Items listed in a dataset

Start of Block

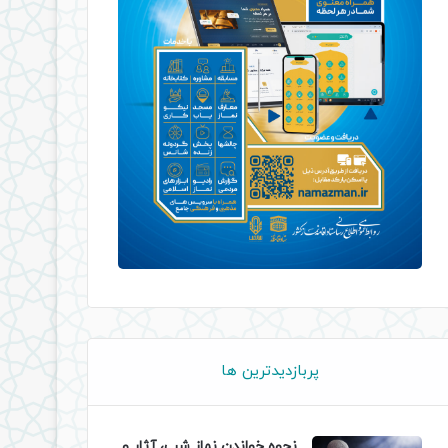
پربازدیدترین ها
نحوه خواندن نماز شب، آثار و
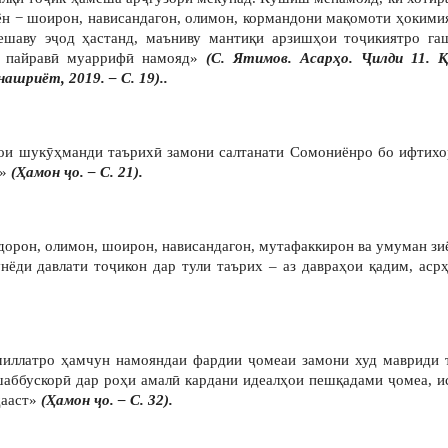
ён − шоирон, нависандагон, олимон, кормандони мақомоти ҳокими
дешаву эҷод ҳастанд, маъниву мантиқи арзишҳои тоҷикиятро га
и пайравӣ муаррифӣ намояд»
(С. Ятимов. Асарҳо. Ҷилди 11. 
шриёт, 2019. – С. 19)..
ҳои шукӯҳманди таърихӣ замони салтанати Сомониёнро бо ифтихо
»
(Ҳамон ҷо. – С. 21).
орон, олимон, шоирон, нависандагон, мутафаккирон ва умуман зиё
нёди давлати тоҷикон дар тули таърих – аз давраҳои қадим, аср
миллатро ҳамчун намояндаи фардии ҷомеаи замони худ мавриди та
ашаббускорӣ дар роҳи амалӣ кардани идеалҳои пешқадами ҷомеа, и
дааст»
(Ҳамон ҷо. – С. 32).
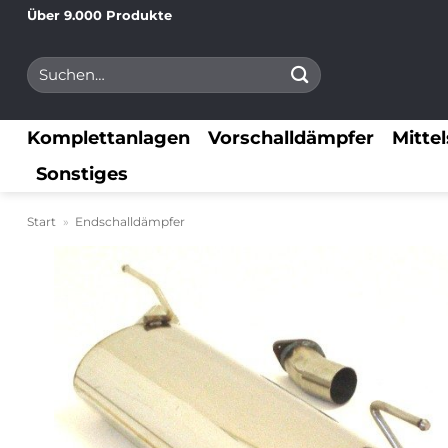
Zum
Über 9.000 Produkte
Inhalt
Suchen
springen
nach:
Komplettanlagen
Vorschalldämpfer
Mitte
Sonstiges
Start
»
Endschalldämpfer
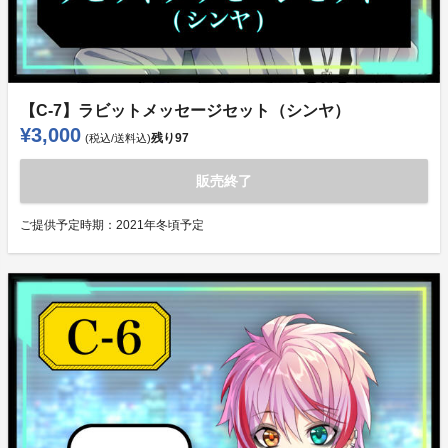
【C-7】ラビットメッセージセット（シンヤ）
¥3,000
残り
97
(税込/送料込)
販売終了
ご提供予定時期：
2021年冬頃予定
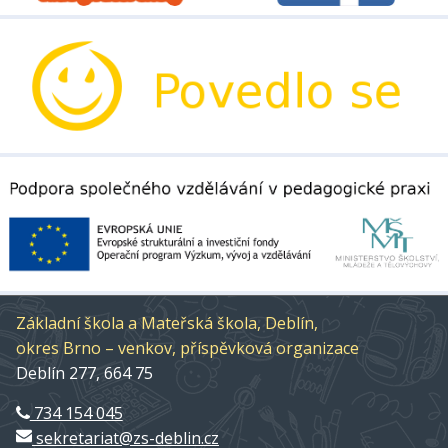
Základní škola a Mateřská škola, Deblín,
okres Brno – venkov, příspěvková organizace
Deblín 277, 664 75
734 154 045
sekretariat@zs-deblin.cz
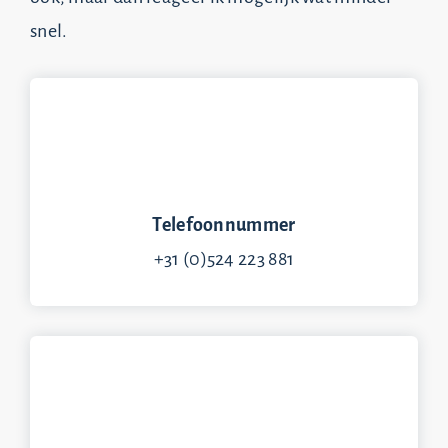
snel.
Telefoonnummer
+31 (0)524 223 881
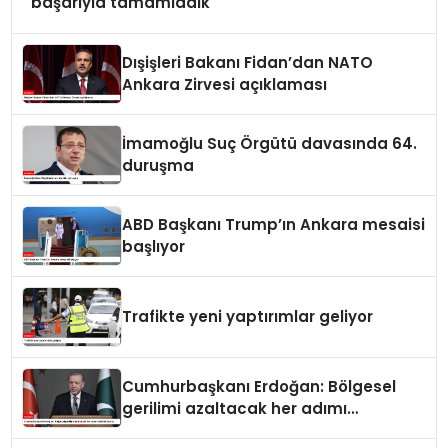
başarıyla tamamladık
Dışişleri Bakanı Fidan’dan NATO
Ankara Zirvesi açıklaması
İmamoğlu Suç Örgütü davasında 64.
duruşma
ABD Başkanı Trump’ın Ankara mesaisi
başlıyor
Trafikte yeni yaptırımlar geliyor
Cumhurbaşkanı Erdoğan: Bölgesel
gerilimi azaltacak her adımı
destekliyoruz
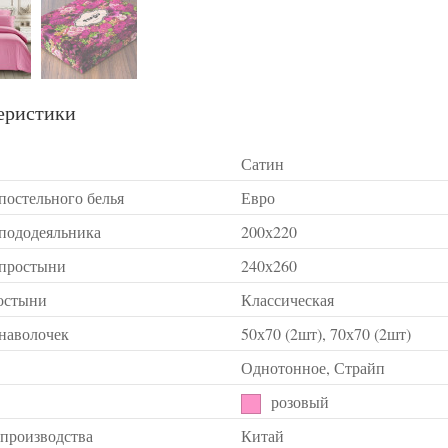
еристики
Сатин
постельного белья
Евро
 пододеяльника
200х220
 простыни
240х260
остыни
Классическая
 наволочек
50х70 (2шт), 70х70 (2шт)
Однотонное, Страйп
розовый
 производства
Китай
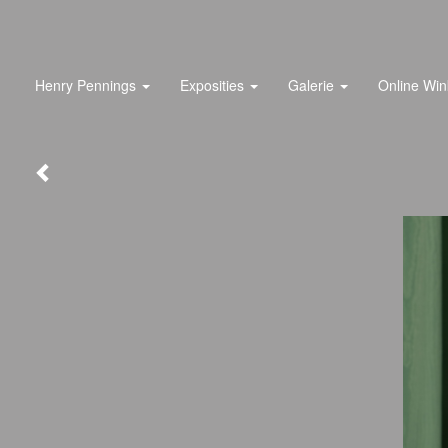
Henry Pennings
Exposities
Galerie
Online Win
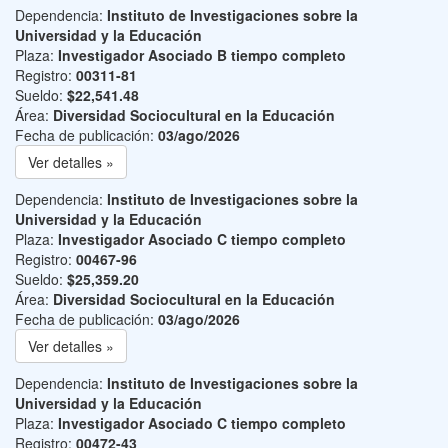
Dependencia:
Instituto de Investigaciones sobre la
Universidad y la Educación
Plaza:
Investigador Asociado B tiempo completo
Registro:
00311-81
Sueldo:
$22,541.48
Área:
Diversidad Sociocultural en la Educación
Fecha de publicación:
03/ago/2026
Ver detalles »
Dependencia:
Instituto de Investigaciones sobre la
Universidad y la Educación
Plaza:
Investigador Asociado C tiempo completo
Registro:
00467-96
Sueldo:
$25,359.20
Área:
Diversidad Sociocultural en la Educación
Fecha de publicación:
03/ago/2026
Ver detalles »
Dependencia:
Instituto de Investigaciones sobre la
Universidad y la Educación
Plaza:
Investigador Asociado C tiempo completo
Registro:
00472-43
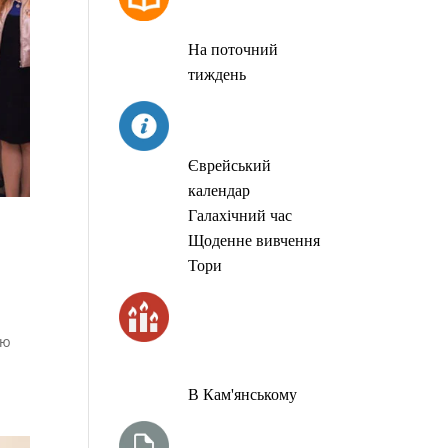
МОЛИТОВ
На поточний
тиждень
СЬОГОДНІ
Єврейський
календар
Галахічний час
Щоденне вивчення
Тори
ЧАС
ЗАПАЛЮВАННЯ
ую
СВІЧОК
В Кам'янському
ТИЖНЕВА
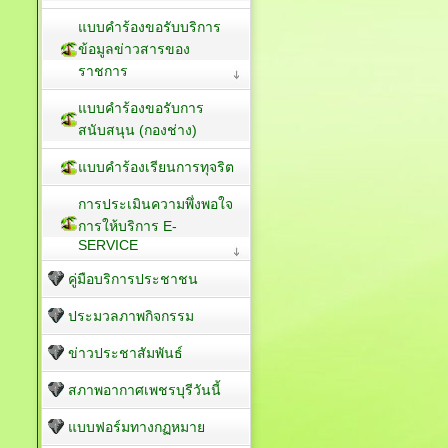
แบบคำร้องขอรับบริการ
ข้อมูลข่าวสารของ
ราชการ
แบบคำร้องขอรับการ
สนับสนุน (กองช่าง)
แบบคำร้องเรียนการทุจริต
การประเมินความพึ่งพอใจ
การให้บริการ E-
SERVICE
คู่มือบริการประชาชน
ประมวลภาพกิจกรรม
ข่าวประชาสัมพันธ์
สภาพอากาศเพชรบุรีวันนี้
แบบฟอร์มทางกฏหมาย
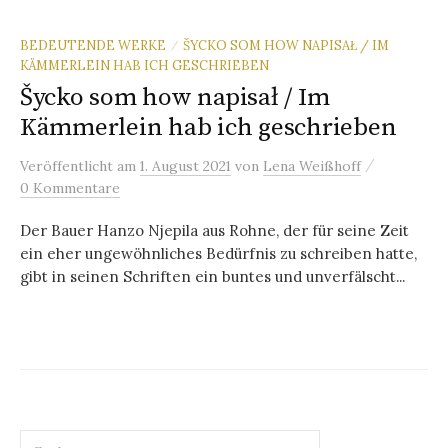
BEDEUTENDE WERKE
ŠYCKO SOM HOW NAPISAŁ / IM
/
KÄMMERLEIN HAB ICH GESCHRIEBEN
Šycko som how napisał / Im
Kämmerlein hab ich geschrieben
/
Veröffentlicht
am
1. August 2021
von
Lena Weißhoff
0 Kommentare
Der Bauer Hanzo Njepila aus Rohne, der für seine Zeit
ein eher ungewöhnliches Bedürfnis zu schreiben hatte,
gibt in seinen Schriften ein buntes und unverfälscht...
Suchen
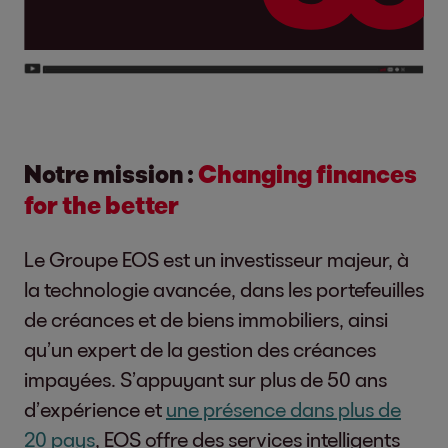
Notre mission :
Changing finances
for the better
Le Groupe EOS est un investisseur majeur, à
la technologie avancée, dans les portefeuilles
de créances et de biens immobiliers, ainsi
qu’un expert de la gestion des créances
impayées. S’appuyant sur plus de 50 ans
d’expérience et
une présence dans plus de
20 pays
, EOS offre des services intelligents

End of Block
Start of Block

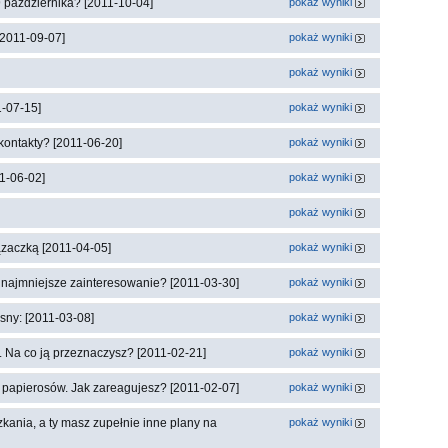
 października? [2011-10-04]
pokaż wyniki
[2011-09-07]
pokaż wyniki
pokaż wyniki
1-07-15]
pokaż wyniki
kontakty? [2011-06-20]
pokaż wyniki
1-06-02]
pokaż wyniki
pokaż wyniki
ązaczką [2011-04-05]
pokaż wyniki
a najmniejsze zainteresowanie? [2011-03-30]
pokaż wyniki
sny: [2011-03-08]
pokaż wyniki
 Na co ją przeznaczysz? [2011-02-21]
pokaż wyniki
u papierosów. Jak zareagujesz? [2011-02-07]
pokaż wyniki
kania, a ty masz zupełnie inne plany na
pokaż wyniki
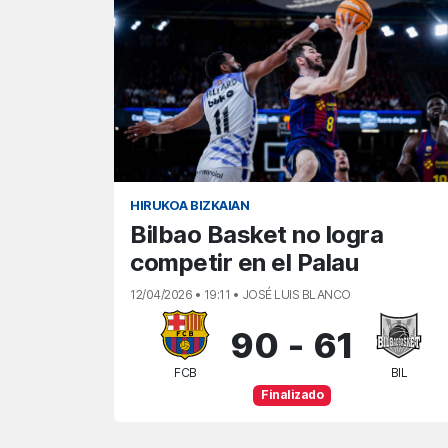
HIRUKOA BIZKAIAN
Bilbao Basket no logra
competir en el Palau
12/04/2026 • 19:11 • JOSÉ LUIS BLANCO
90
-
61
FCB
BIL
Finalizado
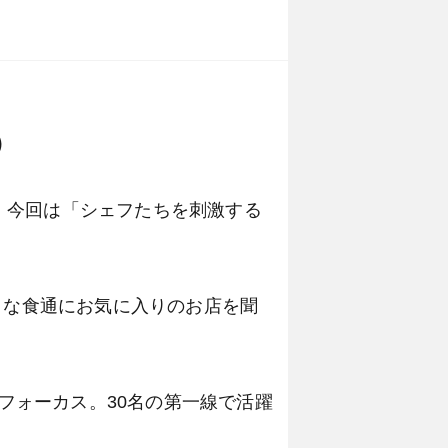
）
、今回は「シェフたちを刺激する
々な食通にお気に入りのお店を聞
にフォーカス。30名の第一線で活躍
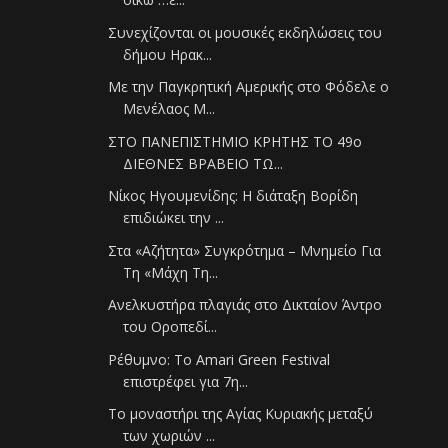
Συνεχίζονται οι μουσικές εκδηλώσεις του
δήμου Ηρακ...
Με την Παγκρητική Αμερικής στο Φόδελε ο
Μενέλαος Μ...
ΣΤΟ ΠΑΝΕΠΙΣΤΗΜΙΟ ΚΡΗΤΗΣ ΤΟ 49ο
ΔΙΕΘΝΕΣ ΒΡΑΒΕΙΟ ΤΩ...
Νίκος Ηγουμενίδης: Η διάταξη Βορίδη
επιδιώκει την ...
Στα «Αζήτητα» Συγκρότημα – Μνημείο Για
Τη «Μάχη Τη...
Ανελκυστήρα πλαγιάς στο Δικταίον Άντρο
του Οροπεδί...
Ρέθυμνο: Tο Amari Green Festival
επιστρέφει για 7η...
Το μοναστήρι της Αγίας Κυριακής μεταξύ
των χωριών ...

End of Block
Start of Block

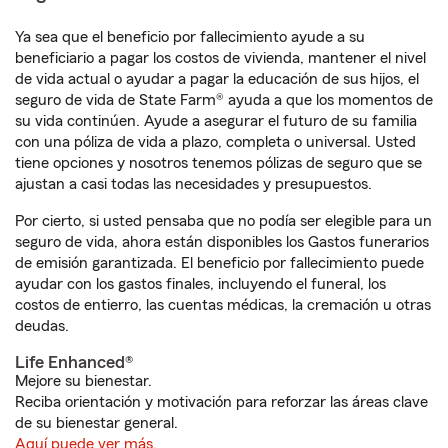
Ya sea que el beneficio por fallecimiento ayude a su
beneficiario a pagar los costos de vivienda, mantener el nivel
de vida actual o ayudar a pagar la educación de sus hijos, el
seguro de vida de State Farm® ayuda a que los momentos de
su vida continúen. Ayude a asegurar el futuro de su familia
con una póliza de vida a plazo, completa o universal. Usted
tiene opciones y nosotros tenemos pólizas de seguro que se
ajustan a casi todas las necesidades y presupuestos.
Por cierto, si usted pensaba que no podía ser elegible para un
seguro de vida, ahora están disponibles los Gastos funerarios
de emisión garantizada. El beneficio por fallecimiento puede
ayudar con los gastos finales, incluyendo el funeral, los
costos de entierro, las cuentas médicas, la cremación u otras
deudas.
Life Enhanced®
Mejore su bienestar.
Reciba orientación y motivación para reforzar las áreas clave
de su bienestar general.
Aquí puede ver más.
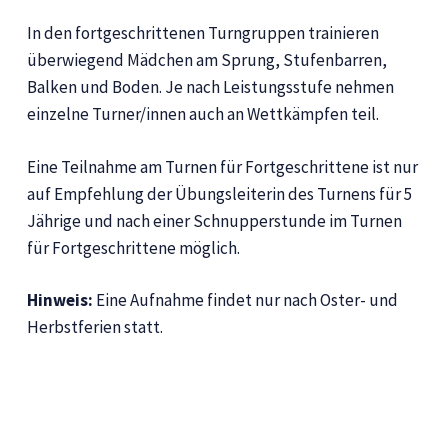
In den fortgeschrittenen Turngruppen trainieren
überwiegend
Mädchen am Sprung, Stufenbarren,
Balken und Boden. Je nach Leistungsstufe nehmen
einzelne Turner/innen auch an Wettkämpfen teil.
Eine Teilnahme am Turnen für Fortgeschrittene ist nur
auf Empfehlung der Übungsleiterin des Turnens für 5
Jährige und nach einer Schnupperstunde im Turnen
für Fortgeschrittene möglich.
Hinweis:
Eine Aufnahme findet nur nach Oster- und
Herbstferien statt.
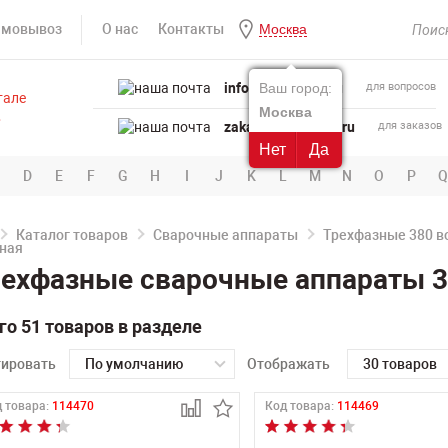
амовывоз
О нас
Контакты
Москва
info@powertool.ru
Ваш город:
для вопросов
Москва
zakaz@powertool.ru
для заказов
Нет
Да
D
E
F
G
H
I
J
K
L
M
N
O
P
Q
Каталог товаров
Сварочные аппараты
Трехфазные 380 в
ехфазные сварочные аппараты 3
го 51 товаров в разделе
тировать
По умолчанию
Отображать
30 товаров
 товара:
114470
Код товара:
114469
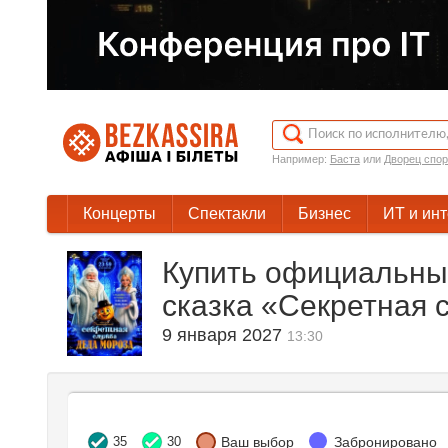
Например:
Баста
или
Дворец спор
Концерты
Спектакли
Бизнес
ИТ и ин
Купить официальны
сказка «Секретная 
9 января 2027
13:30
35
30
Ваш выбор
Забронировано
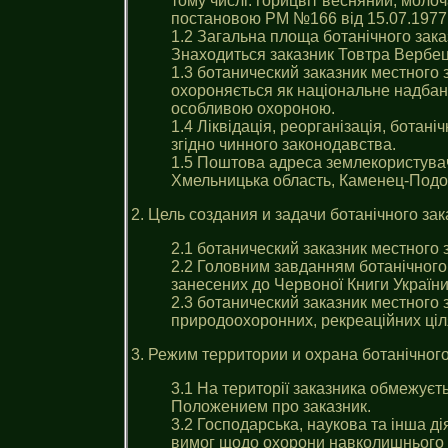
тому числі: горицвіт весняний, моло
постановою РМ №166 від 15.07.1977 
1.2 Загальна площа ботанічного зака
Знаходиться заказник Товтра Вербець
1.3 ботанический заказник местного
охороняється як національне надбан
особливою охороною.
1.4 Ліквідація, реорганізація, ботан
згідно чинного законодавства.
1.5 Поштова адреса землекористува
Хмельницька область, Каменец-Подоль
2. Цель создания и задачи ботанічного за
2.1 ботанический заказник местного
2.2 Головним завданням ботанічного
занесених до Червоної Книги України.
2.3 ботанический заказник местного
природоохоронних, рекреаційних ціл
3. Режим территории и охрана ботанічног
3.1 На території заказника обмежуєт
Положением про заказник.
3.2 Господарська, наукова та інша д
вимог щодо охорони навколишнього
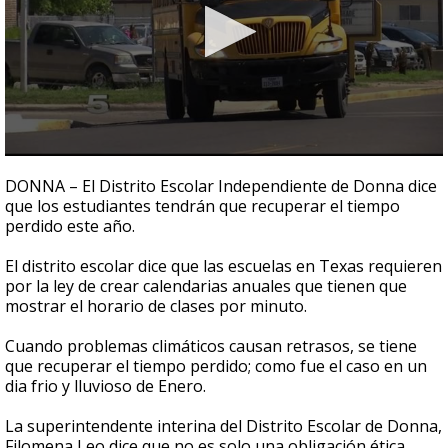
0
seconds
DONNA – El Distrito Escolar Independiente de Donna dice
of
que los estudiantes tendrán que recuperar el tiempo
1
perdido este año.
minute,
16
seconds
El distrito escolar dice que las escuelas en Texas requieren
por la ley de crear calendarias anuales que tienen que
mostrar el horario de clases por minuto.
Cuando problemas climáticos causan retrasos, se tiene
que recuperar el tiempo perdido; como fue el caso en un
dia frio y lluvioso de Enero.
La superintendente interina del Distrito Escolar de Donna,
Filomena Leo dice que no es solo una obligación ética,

End of Block

__ABOUT THIS EXERCISE__: This task asks for the number of lines above that include the string "perdido". Respond with that number only.

__SOLUTION__: 2